PROBLEM DESCRIPTION: In the entries below, find every line with "подвал" and copy it.

··· DATA RECORDS

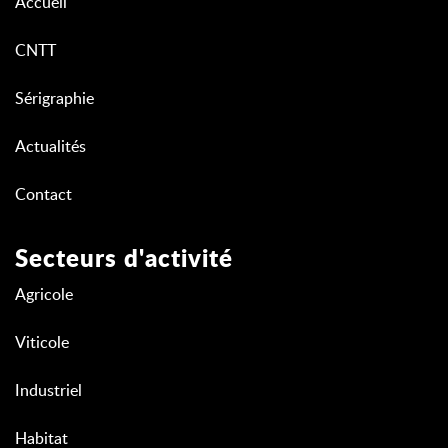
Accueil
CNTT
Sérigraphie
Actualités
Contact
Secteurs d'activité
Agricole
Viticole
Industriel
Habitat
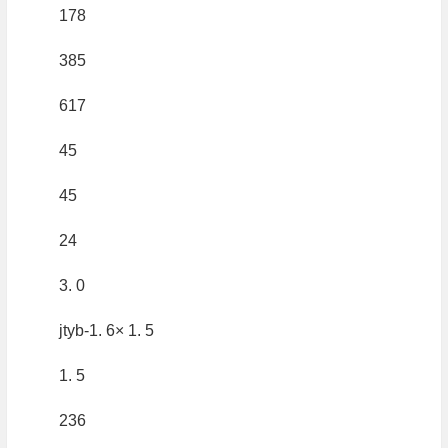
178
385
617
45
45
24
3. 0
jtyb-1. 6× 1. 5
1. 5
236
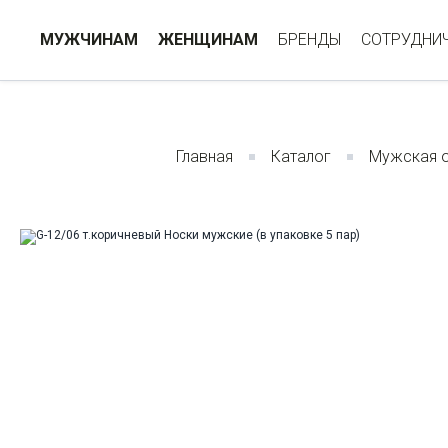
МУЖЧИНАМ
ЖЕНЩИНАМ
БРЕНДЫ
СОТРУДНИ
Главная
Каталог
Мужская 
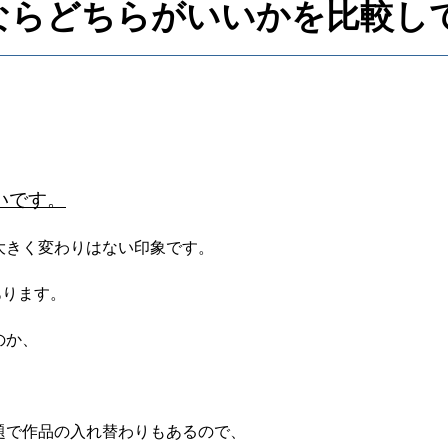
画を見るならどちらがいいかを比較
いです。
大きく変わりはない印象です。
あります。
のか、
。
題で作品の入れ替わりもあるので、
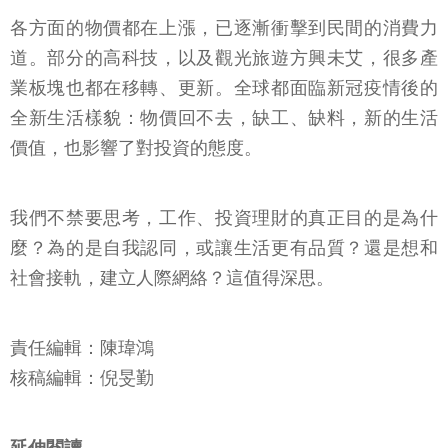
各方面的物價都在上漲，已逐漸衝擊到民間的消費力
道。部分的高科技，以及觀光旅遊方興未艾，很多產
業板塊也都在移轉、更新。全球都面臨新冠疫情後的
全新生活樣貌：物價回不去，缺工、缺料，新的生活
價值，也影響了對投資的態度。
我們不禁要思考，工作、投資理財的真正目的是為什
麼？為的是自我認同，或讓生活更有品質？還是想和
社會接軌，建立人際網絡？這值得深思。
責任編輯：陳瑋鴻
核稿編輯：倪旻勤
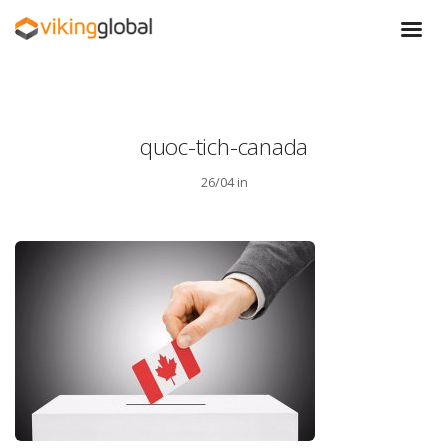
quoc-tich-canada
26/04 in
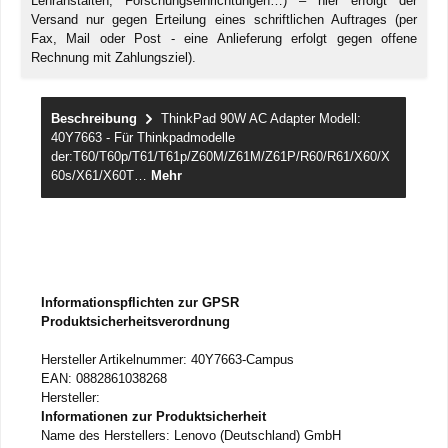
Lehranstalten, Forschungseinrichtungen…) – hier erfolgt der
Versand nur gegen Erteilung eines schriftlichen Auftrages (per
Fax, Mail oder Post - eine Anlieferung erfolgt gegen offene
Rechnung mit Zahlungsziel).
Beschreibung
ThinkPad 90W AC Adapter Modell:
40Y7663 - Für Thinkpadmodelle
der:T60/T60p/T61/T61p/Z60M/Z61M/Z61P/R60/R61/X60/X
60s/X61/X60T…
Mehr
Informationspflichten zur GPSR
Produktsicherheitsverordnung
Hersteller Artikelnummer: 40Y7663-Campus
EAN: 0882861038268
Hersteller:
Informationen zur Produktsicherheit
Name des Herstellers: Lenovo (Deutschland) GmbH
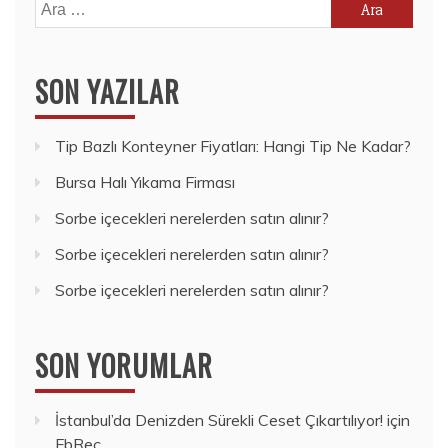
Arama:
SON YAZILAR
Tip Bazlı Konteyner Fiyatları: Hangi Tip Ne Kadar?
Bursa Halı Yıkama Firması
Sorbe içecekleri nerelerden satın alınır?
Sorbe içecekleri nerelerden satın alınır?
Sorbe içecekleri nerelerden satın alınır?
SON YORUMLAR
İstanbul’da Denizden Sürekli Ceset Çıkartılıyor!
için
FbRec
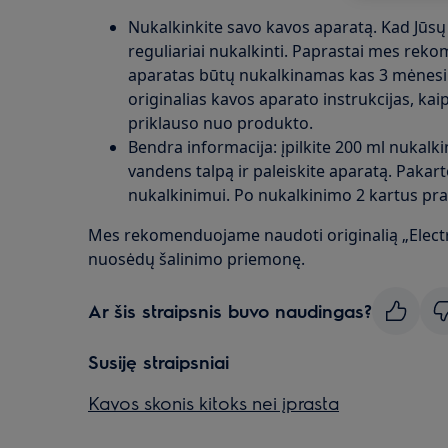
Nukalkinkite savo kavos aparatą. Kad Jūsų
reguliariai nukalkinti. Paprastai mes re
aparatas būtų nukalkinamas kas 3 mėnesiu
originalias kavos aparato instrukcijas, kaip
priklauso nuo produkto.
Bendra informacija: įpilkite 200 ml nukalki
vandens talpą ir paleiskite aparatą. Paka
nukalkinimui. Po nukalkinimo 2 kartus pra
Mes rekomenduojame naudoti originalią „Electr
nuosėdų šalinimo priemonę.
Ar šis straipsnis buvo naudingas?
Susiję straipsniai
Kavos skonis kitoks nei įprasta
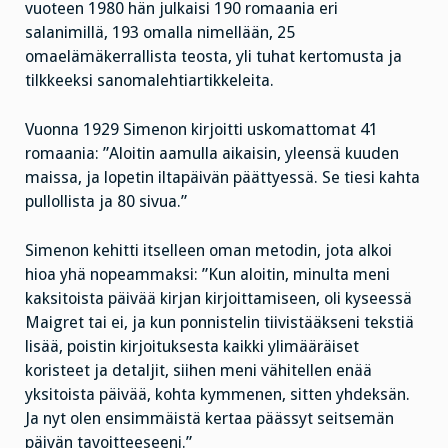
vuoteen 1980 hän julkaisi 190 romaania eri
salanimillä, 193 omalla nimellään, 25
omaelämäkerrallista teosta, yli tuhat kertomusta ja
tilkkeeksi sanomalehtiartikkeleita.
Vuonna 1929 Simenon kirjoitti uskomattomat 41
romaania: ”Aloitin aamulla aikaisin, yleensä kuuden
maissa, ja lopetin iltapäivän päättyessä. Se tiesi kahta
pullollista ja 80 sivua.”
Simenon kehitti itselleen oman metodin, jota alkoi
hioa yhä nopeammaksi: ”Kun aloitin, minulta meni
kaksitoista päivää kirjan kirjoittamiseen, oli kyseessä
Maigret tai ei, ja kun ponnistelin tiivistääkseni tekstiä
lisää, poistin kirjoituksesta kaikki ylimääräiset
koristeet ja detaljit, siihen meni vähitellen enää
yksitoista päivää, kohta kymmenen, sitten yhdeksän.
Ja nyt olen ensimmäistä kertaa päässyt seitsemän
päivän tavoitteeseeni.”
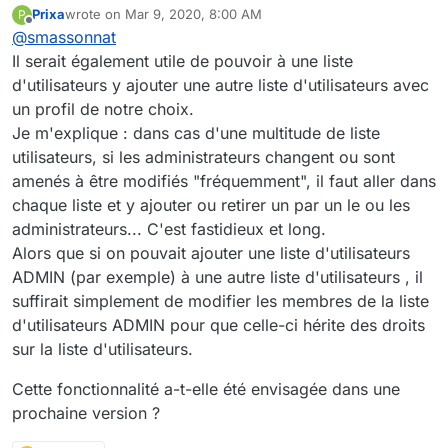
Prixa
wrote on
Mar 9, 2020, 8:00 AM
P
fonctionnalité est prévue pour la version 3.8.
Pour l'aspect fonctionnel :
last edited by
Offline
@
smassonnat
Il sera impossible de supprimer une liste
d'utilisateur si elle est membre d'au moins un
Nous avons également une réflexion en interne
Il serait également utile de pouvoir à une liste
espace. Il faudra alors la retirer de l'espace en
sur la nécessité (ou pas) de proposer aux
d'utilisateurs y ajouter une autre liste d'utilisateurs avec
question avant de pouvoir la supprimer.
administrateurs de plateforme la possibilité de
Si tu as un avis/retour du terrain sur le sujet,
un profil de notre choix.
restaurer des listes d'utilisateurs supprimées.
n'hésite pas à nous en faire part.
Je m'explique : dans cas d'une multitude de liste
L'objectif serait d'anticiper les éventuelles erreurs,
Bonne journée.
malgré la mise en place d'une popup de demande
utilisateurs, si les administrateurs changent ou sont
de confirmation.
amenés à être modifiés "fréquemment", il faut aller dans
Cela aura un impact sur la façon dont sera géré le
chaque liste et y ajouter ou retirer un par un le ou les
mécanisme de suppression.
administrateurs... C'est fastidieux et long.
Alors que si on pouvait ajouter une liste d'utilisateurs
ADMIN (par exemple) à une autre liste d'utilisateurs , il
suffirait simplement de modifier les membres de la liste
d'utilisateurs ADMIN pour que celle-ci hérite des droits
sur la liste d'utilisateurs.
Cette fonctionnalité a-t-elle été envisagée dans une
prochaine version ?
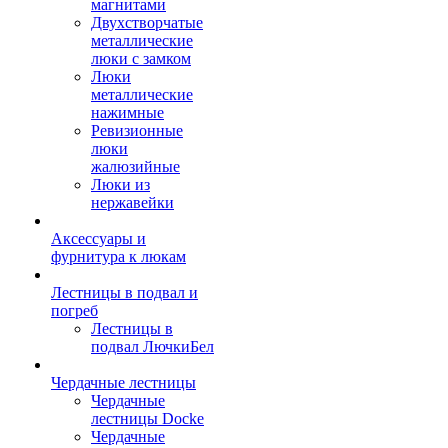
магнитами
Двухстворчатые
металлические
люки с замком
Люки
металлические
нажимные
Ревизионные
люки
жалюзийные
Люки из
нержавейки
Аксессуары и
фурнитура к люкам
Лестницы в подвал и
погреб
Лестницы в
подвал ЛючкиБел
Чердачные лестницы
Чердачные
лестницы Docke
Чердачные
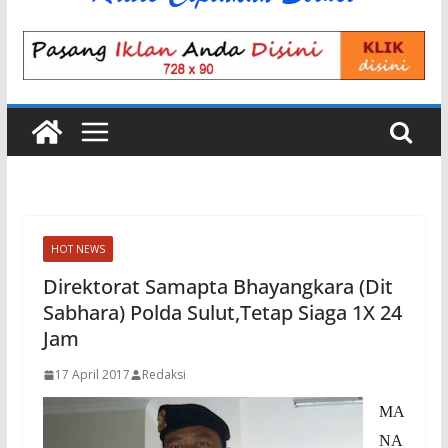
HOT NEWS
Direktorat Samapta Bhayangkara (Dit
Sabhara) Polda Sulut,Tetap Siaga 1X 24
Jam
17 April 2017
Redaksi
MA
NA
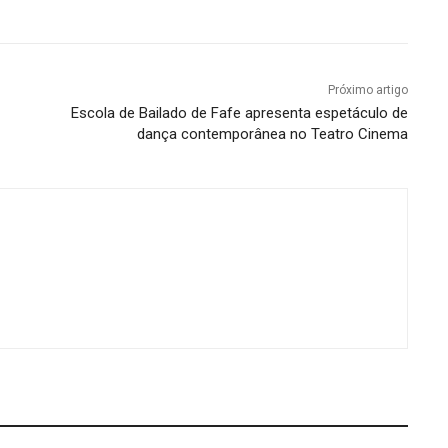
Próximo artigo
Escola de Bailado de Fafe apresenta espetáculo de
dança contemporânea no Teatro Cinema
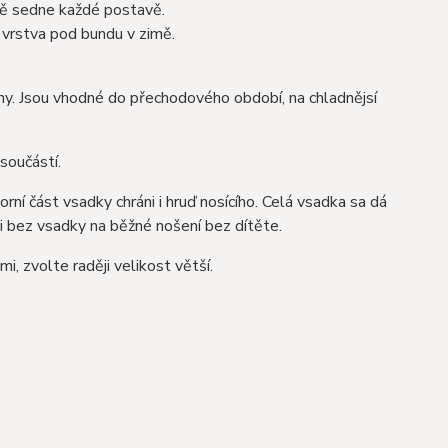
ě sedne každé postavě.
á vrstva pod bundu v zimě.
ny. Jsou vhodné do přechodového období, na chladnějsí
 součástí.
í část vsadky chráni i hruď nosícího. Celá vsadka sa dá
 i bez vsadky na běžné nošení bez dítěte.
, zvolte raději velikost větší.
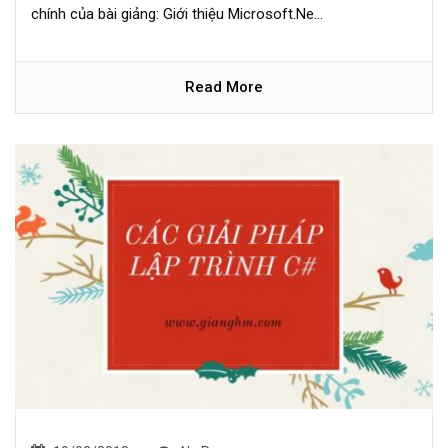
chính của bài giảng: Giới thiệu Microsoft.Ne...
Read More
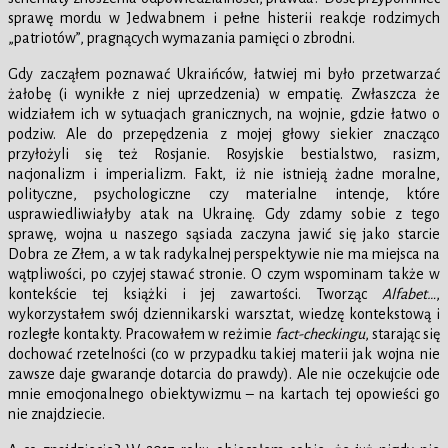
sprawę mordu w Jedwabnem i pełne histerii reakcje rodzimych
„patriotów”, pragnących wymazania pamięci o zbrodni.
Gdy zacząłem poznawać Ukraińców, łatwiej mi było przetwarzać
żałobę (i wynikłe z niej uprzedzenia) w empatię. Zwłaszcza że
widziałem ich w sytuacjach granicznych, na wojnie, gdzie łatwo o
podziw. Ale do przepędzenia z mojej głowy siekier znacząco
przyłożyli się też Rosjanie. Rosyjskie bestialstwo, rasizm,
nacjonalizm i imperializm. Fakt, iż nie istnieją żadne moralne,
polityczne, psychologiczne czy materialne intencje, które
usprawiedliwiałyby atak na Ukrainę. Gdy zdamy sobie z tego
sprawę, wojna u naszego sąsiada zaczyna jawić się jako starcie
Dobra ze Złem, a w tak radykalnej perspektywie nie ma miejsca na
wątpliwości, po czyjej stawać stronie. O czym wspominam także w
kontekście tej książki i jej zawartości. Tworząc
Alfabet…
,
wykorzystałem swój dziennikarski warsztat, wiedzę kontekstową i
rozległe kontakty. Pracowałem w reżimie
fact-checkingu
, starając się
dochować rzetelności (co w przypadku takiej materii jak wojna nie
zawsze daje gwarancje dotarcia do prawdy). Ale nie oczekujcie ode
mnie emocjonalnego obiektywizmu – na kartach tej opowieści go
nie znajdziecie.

······

RESULT FOR THIS EXERCISE:
Лестницы в подвал и
подвал ЛючкиБел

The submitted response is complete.